Work request → Tally every line of the entries that contains the string "interaction", then reply with only that number.

Data for processing →
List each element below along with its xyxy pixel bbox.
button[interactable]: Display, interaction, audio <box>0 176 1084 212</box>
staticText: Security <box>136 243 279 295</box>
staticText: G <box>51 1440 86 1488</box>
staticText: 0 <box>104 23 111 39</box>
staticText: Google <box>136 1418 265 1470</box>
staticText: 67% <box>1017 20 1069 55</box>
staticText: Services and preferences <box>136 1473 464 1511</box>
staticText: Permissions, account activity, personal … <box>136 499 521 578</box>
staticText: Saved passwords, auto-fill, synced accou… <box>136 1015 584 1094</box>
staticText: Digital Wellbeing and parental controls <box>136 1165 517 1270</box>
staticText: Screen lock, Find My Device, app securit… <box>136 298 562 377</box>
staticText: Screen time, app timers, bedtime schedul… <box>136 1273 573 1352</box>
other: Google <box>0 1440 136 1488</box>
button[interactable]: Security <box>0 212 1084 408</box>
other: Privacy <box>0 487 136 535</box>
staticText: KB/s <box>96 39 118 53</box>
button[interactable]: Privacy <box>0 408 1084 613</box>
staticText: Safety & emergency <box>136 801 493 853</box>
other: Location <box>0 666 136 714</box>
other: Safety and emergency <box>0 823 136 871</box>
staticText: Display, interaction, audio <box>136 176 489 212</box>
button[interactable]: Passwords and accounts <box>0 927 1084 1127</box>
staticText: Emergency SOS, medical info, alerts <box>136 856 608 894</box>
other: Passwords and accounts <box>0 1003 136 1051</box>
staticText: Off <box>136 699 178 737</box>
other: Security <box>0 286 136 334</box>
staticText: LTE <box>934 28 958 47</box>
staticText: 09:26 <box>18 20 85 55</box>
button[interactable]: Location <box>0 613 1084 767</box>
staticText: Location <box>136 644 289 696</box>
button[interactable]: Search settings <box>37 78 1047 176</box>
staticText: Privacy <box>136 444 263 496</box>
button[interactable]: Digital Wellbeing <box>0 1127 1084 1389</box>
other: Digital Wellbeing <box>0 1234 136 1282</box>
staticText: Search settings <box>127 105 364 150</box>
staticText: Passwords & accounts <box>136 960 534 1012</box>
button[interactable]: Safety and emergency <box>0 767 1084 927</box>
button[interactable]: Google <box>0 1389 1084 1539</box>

Output of the task → 2